Institute for Mathematics, Freie Universität Berlin, Arnimallee 6, D-14195 Berlin, Germany.
Chair of Theoretical Chemistry and Catalysis Research Center, Technische Universität München, Lichtenbergstraße 4, D-85747 Garching, Germany.
J Chem Phys. 2018 Jan 21;148(3):034102. doi: 10.1063/1.5004770.

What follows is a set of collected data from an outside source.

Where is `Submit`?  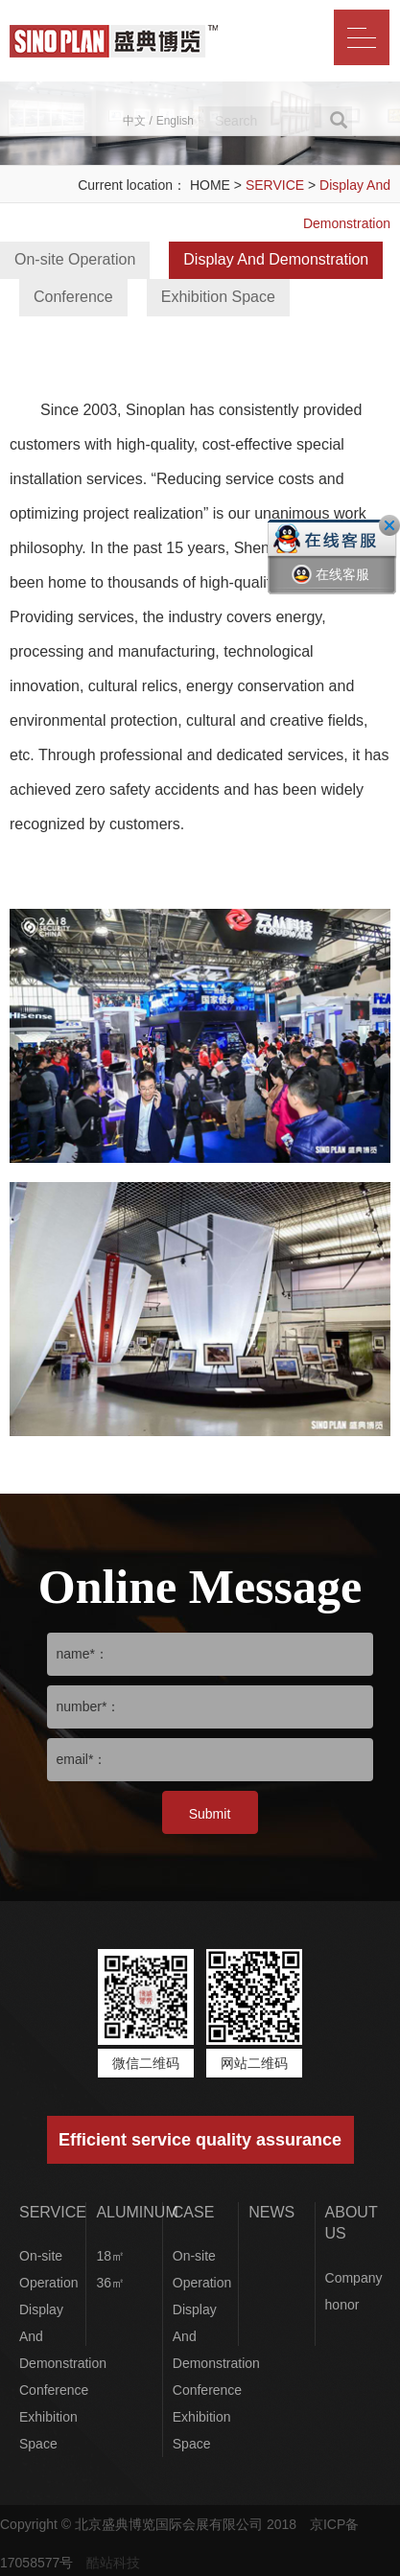 Submit is located at coordinates (210, 1814).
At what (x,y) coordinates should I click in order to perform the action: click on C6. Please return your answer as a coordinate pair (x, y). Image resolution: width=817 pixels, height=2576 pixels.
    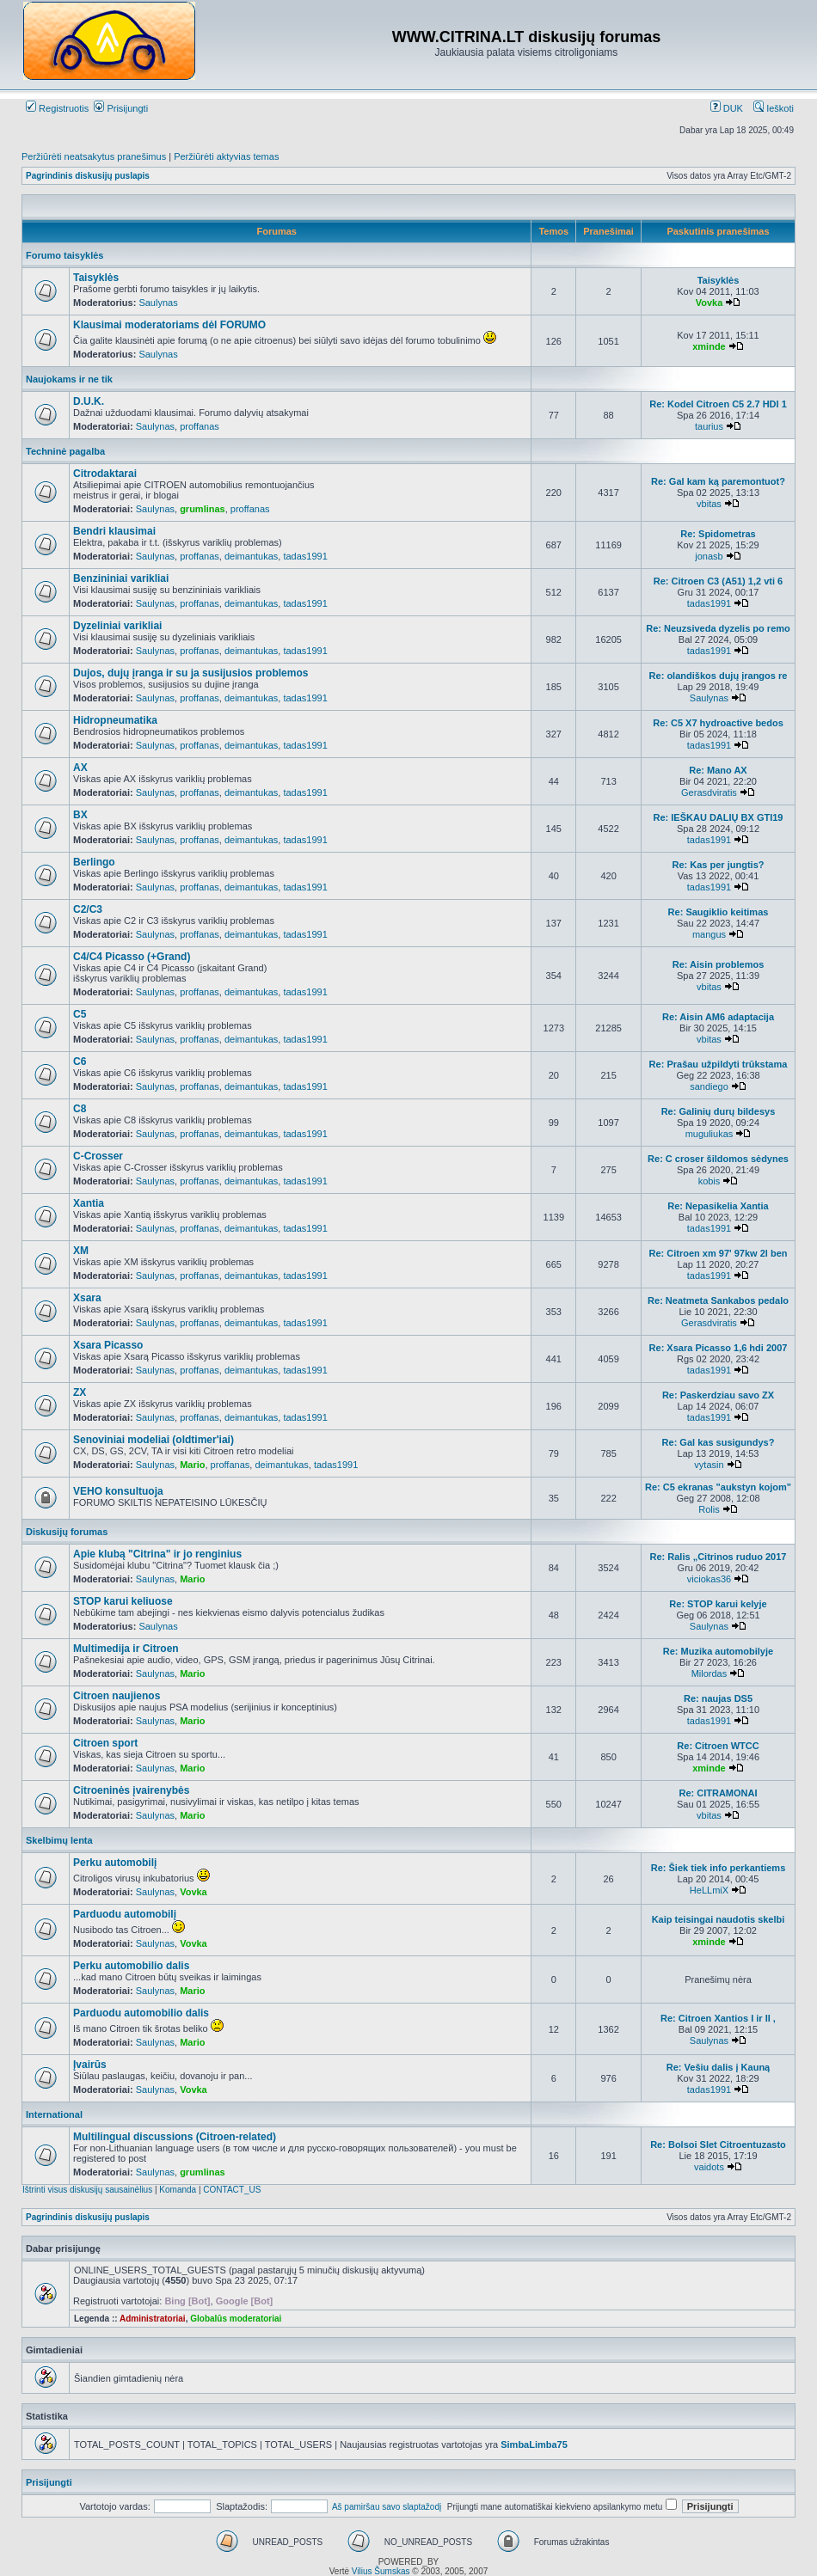     Looking at the image, I should click on (79, 1061).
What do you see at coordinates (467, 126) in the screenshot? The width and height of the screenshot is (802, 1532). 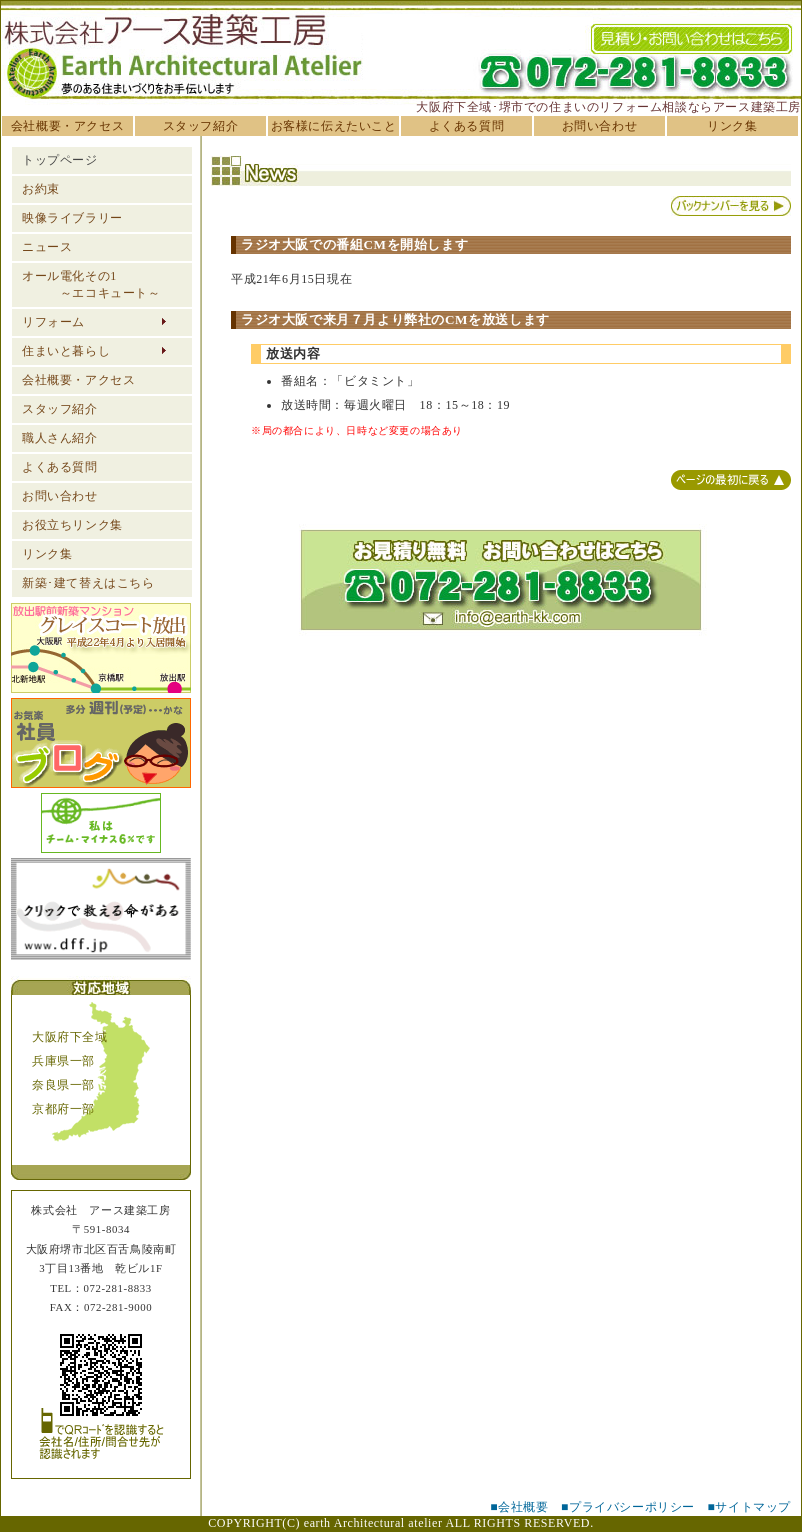 I see `よくある質問` at bounding box center [467, 126].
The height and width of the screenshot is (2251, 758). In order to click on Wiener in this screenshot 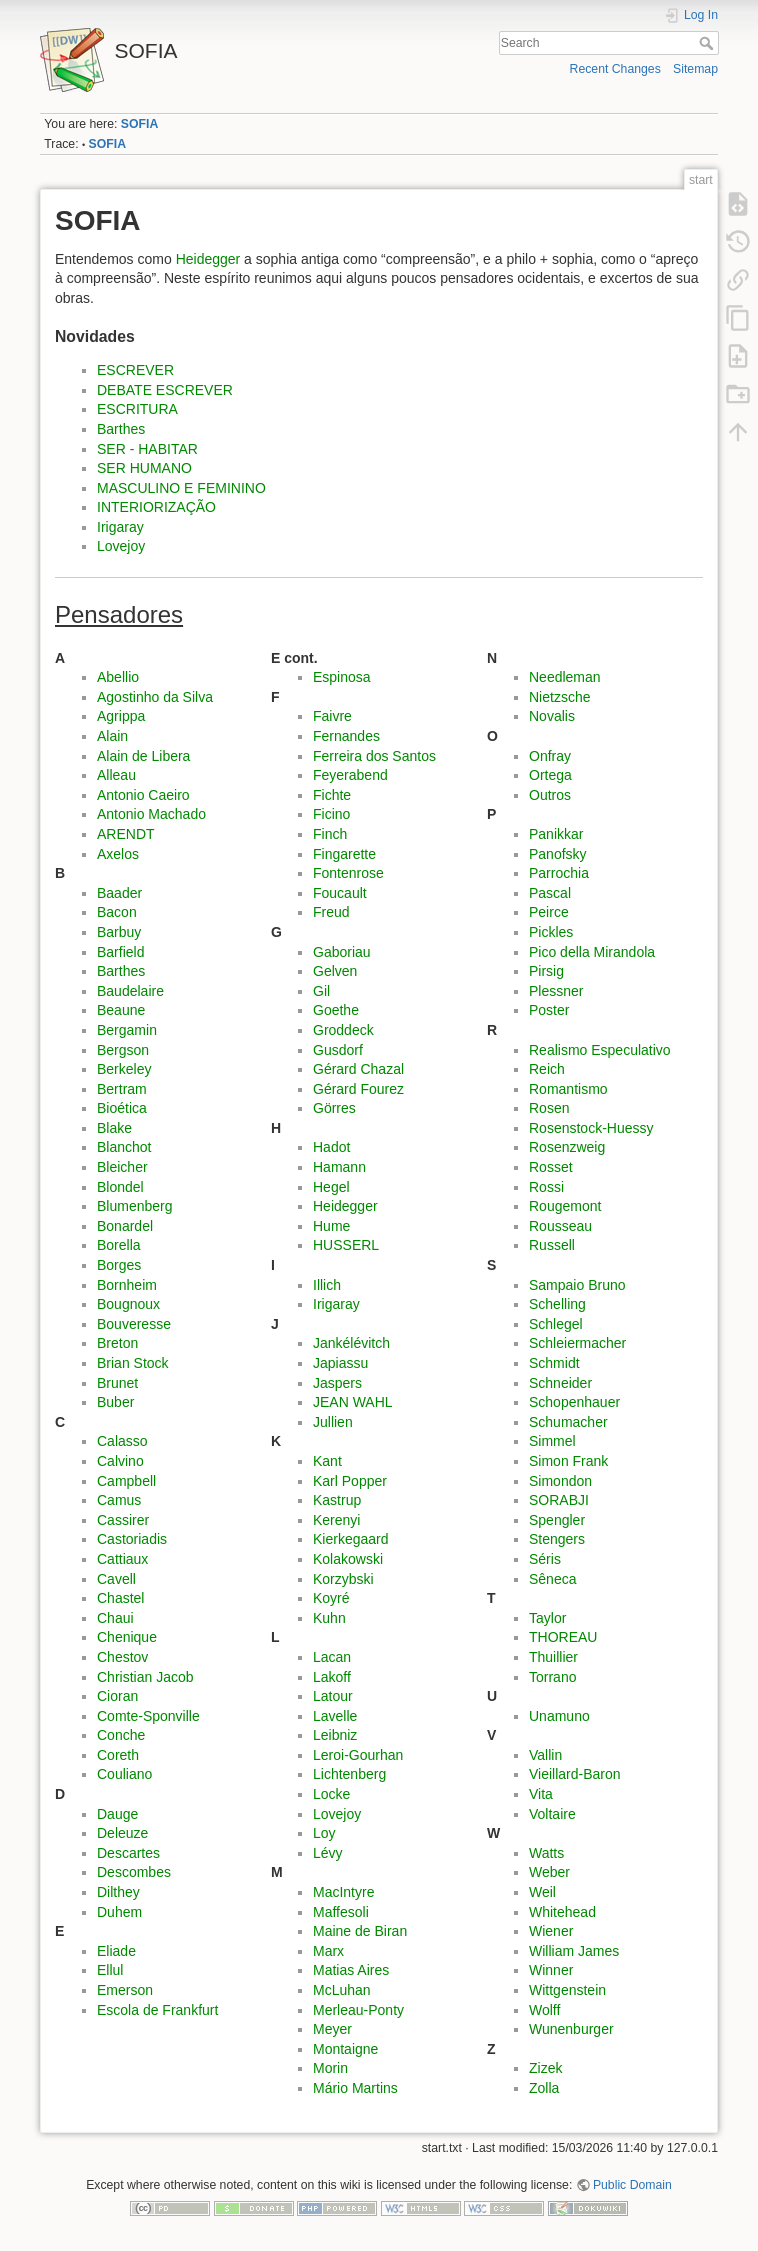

In the last decade, first-principles-based microkinetic modeling has been developed into an important tool for a mechanistic understanding of heterogeneous catalysis. A commonly known, but hitherto barely analyzed issue in this kind of modeling is the presence of sizable errors from the use of approximate Density Functional Theory (DFT). We here address the propagation of these errors to the catalytic turnover frequency (TOF) by global sensitivity and uncertainty analysis. Both analyses require the numerical quadrature of high-dimensional integrals. To achieve this efficiently, we utilize and extend an adaptive sparse grid approach and exploit the confinement of the strongly non-linear behavior of the TOF to local regions of the parameter space. We demonstrate the methodology on a model of the oxygen evolution reaction at the CoO (110)-A surface, using a maximum entropy error model that imposes nothing but reasonable bounds on the errors. For this setting, the DFT errors lead to an absolute uncertainty of several orders of magnitude in the TOF. We nevertheless find that it is still possible to draw conclusions from such uncertain models about the atomistic aspects controlling the reactivity. A comparison with derivative-based local sensitivity analysis instead reveals that this more established approach provides incomplete information. Since the adaptive sparse grids allow for the evaluation of the integrals with only a modest number of function evaluations, this approach opens the way for a global sensitivity analysis of more complex models, for instance, models based on kinetic Monte Carlo simulations.
在过去的十年中,基于第一性原理的微观动力学建模已经发展成为理解多相催化的一种重要工具。在这种建模中,存在一个众所周知但迄今几乎未被分析的问题,即使用近似密度泛函理论(DFT)会产生相当大的误差。我们在这里通过全局敏感性和不确定性分析来解决这些误差传播到催化周转率(TOF)的问题。这两种分析都需要对高维积分进行数值求积。为了有效地实现这一点,我们利用并扩展了自适应稀疏网格方法,并利用 TOF 的强非线性行为的限制将其限制在参数空间的局部区域。我们在 CoO(110)-A 表面上的氧气演化反应模型上演示了这种方法,使用最大熵误差模型对误差施加了除合理限制之外的任何限制。对于这种设置,DFT 误差导致 TOF 中的绝对不确定性达到几个数量级。然而,我们仍然可以从这样的不确定模型中得出关于控制反应性的原子方面的结论。与基于导数的局部敏感性分析相比,后一种方法提供的信息不完整。由于自适应稀疏网格允许仅通过少量函数评估来评估积分,因此这种方法为更复杂模型(例如基于动力学蒙特卡罗模拟的模型)的全局敏感性分析开辟了道路。